Dataset entries:
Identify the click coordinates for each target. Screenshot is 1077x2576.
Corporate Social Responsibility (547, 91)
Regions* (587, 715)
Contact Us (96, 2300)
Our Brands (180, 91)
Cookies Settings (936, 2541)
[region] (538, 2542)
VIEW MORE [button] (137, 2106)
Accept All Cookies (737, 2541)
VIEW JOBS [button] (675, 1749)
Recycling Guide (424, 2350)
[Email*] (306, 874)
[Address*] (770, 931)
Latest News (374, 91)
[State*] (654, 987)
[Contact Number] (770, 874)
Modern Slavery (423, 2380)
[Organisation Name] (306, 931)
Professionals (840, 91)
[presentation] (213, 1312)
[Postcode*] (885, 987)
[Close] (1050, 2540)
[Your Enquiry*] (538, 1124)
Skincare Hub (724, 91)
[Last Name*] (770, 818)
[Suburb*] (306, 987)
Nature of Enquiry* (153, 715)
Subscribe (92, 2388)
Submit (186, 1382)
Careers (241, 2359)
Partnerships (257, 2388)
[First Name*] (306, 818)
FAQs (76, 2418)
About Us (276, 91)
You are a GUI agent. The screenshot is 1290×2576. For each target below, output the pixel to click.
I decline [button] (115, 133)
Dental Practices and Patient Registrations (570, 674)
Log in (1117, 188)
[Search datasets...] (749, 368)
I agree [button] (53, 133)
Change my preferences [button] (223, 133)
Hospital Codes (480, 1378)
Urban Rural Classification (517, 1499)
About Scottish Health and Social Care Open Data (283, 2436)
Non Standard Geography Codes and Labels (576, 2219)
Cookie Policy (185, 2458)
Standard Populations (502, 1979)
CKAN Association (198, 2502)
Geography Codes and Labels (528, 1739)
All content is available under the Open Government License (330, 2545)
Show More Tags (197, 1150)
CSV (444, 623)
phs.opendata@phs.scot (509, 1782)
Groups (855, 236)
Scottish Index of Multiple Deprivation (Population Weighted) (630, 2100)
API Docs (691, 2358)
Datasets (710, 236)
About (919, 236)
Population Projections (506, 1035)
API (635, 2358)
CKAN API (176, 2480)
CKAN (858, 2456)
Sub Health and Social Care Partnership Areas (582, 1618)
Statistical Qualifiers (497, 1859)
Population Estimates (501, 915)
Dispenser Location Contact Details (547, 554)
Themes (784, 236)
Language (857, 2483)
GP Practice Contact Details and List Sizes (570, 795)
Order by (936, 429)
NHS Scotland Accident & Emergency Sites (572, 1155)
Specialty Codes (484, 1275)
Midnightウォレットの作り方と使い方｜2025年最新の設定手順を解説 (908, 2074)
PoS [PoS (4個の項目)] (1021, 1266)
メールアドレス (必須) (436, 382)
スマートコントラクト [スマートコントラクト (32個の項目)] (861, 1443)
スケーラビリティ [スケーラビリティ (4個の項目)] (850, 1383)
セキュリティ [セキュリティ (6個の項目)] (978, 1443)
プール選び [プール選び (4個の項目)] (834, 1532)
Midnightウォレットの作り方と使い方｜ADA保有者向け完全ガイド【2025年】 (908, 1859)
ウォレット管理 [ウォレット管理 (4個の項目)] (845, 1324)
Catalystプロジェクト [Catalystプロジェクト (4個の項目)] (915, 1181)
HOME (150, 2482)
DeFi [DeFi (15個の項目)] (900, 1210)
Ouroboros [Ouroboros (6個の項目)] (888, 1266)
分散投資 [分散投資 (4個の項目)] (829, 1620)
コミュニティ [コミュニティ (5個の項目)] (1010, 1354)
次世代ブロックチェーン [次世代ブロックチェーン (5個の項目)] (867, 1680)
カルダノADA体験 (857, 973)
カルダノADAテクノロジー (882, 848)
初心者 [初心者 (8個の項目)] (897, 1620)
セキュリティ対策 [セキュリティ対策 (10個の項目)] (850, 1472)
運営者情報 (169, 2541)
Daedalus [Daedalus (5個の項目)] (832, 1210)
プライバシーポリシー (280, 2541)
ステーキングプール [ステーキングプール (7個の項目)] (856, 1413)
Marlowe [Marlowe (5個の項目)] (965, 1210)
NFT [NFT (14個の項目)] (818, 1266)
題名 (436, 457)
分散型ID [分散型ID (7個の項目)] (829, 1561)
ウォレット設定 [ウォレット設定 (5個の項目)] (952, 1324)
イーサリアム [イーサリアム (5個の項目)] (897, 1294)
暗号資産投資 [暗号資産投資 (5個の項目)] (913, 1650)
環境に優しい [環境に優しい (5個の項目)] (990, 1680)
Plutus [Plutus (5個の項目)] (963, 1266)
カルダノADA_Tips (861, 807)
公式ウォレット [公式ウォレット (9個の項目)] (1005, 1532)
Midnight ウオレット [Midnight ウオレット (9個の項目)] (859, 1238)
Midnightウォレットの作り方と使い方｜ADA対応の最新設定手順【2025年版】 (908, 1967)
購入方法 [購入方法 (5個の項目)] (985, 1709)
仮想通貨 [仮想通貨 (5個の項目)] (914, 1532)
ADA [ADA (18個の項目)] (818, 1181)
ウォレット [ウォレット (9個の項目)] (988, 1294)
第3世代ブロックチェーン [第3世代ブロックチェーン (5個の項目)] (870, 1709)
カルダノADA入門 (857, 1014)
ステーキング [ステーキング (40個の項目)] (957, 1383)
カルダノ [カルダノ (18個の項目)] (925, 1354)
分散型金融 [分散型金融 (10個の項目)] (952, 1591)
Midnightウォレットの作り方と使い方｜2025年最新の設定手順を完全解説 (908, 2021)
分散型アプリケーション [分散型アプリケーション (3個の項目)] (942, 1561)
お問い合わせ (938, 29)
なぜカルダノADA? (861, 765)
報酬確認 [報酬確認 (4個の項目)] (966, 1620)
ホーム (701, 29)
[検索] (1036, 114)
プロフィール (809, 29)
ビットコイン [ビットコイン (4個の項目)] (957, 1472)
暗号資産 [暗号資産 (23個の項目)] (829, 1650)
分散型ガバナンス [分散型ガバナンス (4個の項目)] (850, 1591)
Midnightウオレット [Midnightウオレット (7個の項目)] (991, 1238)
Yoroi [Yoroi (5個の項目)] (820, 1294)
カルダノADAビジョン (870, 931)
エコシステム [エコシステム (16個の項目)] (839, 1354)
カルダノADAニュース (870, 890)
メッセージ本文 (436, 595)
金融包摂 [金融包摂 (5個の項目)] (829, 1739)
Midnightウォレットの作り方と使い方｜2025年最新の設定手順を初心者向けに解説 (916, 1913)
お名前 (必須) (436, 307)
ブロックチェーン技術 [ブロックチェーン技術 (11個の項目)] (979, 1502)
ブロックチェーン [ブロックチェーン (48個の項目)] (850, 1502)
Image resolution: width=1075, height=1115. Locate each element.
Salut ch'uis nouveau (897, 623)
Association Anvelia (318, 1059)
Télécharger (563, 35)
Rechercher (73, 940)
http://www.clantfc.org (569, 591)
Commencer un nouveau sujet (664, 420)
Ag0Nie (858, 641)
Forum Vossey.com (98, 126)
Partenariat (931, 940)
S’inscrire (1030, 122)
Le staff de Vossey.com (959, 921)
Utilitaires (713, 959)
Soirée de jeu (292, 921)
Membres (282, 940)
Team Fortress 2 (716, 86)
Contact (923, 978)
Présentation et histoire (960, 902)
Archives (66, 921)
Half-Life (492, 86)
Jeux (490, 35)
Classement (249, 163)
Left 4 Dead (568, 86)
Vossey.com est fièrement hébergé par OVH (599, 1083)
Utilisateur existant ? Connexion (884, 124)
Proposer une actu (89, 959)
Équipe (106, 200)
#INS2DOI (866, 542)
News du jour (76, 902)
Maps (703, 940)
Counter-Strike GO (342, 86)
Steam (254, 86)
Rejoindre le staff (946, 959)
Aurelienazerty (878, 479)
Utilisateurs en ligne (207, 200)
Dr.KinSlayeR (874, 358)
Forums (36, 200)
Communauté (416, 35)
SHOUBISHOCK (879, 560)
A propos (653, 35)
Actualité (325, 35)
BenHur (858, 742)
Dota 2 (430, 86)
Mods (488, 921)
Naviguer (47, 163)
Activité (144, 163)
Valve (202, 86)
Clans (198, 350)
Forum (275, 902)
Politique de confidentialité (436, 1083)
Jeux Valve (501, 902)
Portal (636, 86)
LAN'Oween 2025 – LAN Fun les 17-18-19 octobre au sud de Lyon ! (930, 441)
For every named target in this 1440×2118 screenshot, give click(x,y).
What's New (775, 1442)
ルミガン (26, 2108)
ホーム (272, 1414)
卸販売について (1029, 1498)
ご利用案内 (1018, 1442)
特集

■ Task
Among the lines above, repeat exactly those from the line with "Yoroi [Yoroi (5個の項目)] (820, 1294)" to the line with "Forum (275, 902)", counting both ends.

■ Written response
Yoroi [Yoroi (5個の項目)] (820, 1294)
カルダノADAビジョン (870, 931)
エコシステム [エコシステム (16個の項目)] (839, 1354)
カルダノADAニュース (870, 890)
メッセージ本文 (436, 595)
金融包摂 [金融包摂 (5個の項目)] (829, 1739)
Midnightウォレットの作り方と使い方｜2025年最新の設定手順を初心者向けに解説 (916, 1913)
お名前 (必須) (436, 307)
ブロックチェーン技術 [ブロックチェーン技術 (11個の項目)] (979, 1502)
ブロックチェーン [ブロックチェーン (48個の項目)] (850, 1502)
Image resolution: width=1075, height=1115. Locate each element.
Salut ch'uis nouveau (897, 623)
Association Anvelia (318, 1059)
Télécharger (563, 35)
Rechercher (73, 940)
http://www.clantfc.org (569, 591)
Commencer un nouveau sujet (664, 420)
Ag0Nie (858, 641)
Forum Vossey.com (98, 126)
Partenariat (931, 940)
S’inscrire (1030, 122)
Le staff de Vossey.com (959, 921)
Utilitaires (713, 959)
Soirée de jeu (292, 921)
Membres (282, 940)
Team Fortress 2 (716, 86)
Contact (923, 978)
Présentation et histoire (960, 902)
Archives (66, 921)
Half-Life (492, 86)
Jeux (490, 35)
Classement (249, 163)
Left 4 Dead (568, 86)
Vossey.com est fièrement hébergé par OVH (599, 1083)
Utilisateur existant ? Connexion (884, 124)
Proposer une actu (89, 959)
Équipe (106, 200)
#INS2DOI (866, 542)
News du jour (76, 902)
Maps (703, 940)
Counter-Strike GO (342, 86)
Steam (254, 86)
Rejoindre le staff (946, 959)
Aurelienazerty (878, 479)
Utilisateurs en ligne (207, 200)
Dr.KinSlayeR (874, 358)
Forums (36, 200)
Communauté (416, 35)
SHOUBISHOCK (879, 560)
A propos (653, 35)
Actualité (325, 35)
BenHur (858, 742)
Dota 2 (430, 86)
Mods (488, 921)
Naviguer (47, 163)
Activité (144, 163)
Valve (202, 86)
Clans (198, 350)
Forum (275, 902)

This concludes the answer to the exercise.